Let’s see, If I retire tomorrow, I can live off of the interest on my savings. What is wrong with that assumption? 40 years ago, the interest rates were 7 to 10 percent. And if you wanted to take some risk, you could get 18% on triple D bonds.
Remember the rule of 72 for interest rates? Divide the interest rate into 72 and that gives you the number of years it takes for your principle to double.
Take a retiree with one million in the bank right now. At 2% interest they are getting 20,000 a year in interest to live on. At 6% interest they would have 60,000 to live on. I can remember when I was starting my 401K, 8% or 80k was enough to do almost anything.
One could ask the question of why interest rates haven’t gone up; the government has been printing dollars like crazy. And there should be inflation. The only inflation I see is in health care costs government services and property taxes.
Examine retirement plans like CalPERS that are claiming 6.7% returns on investments. They haven’t been getting that sort of return since the year 2000. The return for the last 15 years has been less than 4% if you average it out. The factor here is the rule of 72. Retirement plans pay through the nose if their rate assumptions are wrong long term. In this case, the state of California has to make up the shortfall. The trouble is, politicians can overlook the problem and pass it on to the next elected administration. Even 4%, doubles your principle every 18 years. A declared interest rate of 6.7 implies a doubling every 10 years. There is a problem here, that no one is pointing out. Of course if you are running for office in California, the problem is more than 4 years out, so there is nothing to worry about. keep quite and enjoy your term in office.
So, with 22 Trillion in national debt, what is the interest on that? At 4% it is 880,000,000,000. At 8% it is 1.7 trillion. Do you get the feeling that we as a country, can’t do much more than pay the interest on the national debt? It kind of suggests that we will never pay the debt off. Which is a very interesting concept. Borrow until you can no longer afford to pay the interest demanded.
The problem here is that there is a mental separation between debt of government and obligations of citizens toward that debt.
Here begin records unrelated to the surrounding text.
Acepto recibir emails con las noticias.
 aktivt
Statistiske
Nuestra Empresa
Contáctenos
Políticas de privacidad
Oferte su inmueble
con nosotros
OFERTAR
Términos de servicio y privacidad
The government owes the debt, let the government pay it. Sounds logical for all the wrong reasons.
In a gold-based economy, most people hold very little gold. It is all spent paycheck to paycheck, no different than it is today. But savings are a different issue. In a gold economy, there is accountability for savings in the system. The irritating thing is that gold earns no interest. Investments currently make returns, but the returns are extremely low. The 1.5 percent interest return from the bank, won’t cover inflation, whereas a precious metals investment, probably will long term.
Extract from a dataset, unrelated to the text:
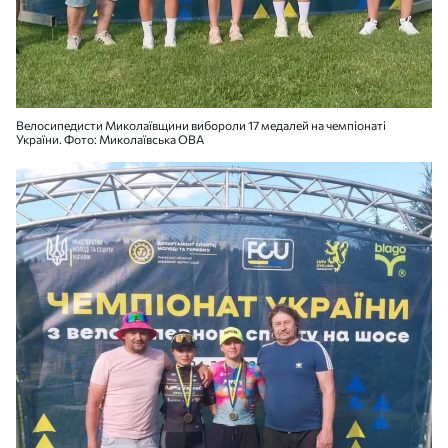
Велосипедисти Миколаївщини вибороли 17 медалей на чемпіонаті
України. Фото: Миколаївська ОВА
Many people may decide to put more of their savings into a non-productive investment like gold, as an insurance policy. Our current valid inflation rate is somewhere between 7 and 12 percent. This reflects the inflation created by our government spending. The reduced interest rate payed by the banks of 1.5 percent minus the inflation factor of say 10 percent reflects the taxes paid surreptitiously of those retired people with savings. A retiree with one million in the bank at 1.5 percent interest, is being taxed at (10-1.5) 8.5 percent, about 85 thousand dollars a year.
The tax is invisible. The interest rates are artificially low. The retirees do not understand the concept of interest manipulation by the Treasury Department. They are being robbed blind by government financial policy. Basically, there is so many printed dollars in circulation and very little demand for loans in relation to the size of dollars available. The Key thing, everyone is saving like mad to have a great retirement. This keeps inflation low, because it is not being spent.
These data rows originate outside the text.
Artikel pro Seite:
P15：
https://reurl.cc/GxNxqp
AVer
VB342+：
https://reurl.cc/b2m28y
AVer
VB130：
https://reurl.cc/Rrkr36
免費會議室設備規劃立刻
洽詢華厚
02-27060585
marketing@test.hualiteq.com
At some point there will be a problem. Why save if there is no incentive? I think we are at that point and don’t realize it. Credit cards offer money back on purchases, and it is more than current bank interest rates. Something is upside down here. The logic is backwards. The real losers in all of this are the retirees. That is where most of the saved money is.
So the next time you hear that the price of gas went up or prescription drugs cost more. Think about it for one minute. The same gasoline sold for 25 cents a gallon 50 years ago. People will claim “That’s just inflation.” But as you move into retirement, the real world of government financing eats at your savings with lousy interest rate returns on your savings. And then there are the general yearly inflation price increases.
So what can we glean from all of this? If you are at retirement age, it might not be the retirement you expected. Growing old is not something that happens to government, it happens to people. The unfortunate thing is that health care problems are what pop up at retirement age.
The real problem is the government. The retiree is confused, trying to comprehend why the money he saved for retirement was not enough to satisfy his retirement dreams. And sadly it wasn’t even his fault.